When I was a child, I liked Sachin Tendulkar. I remember that I cut out and kept a photograph of him with Sir Don Bradman when the former went to meet the later on his 91st birthday. I was a small kid then, incapable of achieving anything more than a first position in class, so I took a vicarious pleasure in the achievements of my heroes. As time passed and I grew up, a sense of tremendous self respect and independence began to take over. Now I wanted to achieve all such things myself and take pleasure in my own moments of glory. 

I don’t follow cricket now and I care least about celebrities. Today, Sachin achieved the milestone of being the highest run getter in international test cricket and at night I happened to switch to a channel that was airing a live interview with him on his new achievement. I suddenly remembered those old moments when I cut that photograph and when I read an article about his upcoming 24th birthday in the local Hindi daily, multiple times and so lovingly. 
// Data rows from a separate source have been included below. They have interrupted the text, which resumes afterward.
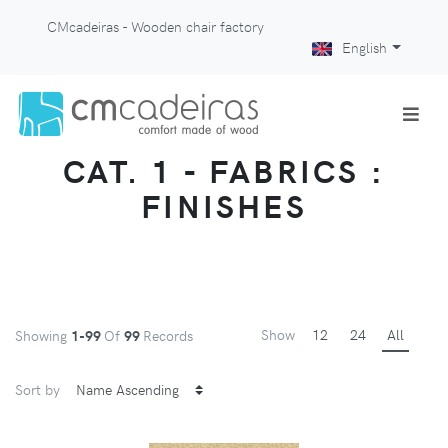
CMcadeiras - Wooden chair factory
English
CAT. 1 - FABRICS :
FINISHES
Show
12
24
All
Showing
1-99
Of
99
Records
Sort by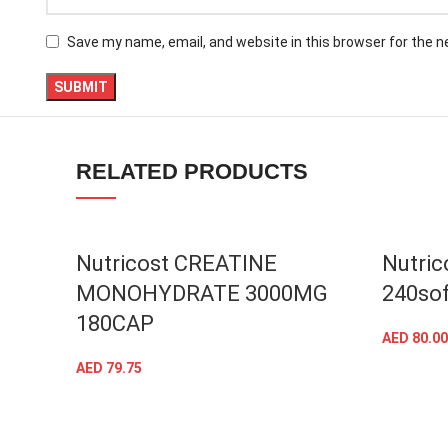
linkedin
Save my name, email, and website in this browser for the 
TikTok
RELATED PRODUCTS
Nutricost CREATINE
Nutric
MONOHYDRATE 3000MG
240sof
180CAP
AED
80.00
AED
79.75
ADD TO CART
A sudden rush of emotions and a reminder of an old promise to the self – that is the league I have to belong to.

Hats Off Dad...

I take different things from different people. As such, I don’t have any single role model. I take independence and patience from my father and I take truthfulness and honesty from my mother.

The other day, I was very disturbed about something related to office and he was perturbed seeing me like this. I was touched with his gesture when he sat with me for half an hour at night and told me how a few recent incidents he handled well had been potentially devastating, how such things happen with everybody and how we should take them in stride. For those few moments, I felt something I can’t put in words. He is not a man of exceptional achievements but I realized that every now and then he has had his moments – moments that went unidentified in this governmental bureaucratic machinery –that tell the tale of his exceptional qualities. I learnt a few things from him that day.
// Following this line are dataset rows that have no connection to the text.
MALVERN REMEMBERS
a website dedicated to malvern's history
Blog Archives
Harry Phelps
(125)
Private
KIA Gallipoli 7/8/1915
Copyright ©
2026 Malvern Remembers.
He went to sleep but as I thought what he had tried to tell me, I remembered something I had learned sometime back – you have something to learn from everyone.

Change...

I don’t want to give MBA so much importance in my life as to write posts about every milestone in its way. This is just a course that gives one skills to succeed in business. I want to learn those skills. And yes, a few bits of personal growth that come with good diversity and competent faculty at a good B school. That’s all in it for me. I have brought myself out from the possibility of an unknown future into a phase where I see a glimmer of doing something in life. I need this education now to take myself to the level of a global leader.
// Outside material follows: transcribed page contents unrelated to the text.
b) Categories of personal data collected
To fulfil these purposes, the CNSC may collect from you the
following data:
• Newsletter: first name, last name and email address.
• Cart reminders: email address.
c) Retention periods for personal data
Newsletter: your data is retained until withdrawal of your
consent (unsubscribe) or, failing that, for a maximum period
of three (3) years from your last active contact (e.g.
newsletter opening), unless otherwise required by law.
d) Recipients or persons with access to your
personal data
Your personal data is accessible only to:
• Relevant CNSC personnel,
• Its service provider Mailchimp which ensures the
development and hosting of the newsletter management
I have never been inclined towards selling myself to people in interviews, neither for job nor for education. But in this fast paced, highly competitive world, all the selectors can know about a candidate is what he tells them about himself. I know this but I don’t practice this. I will have to accept it soon and behave accordingly. Though selling the self doesn’t seem fulfilling to me, for whatever end.

The recent interview that I had would be the last one where I didn’t even attempt to sell myself when I easily could. The selectors may easily have missed some aspects of my personality that could have defined my selection. Results would not be out for over a month and the likelihood is that of acceptance, despite an unsatisfactory interview performance from my side, but still, I feel that I need to change myself in this sense. And so I would. Today, my thoughts have both the sides. On one hand, one last satisfaction remains – that if I make it in this effort of mine then I will have been selected despite not having even shown the level of my true self. And then, on the other hand, I think that it would have been more satisfying if only I had shown my actual level of thoughts. The second thought predominates. That’s why I say that I would change myself now on in this sense.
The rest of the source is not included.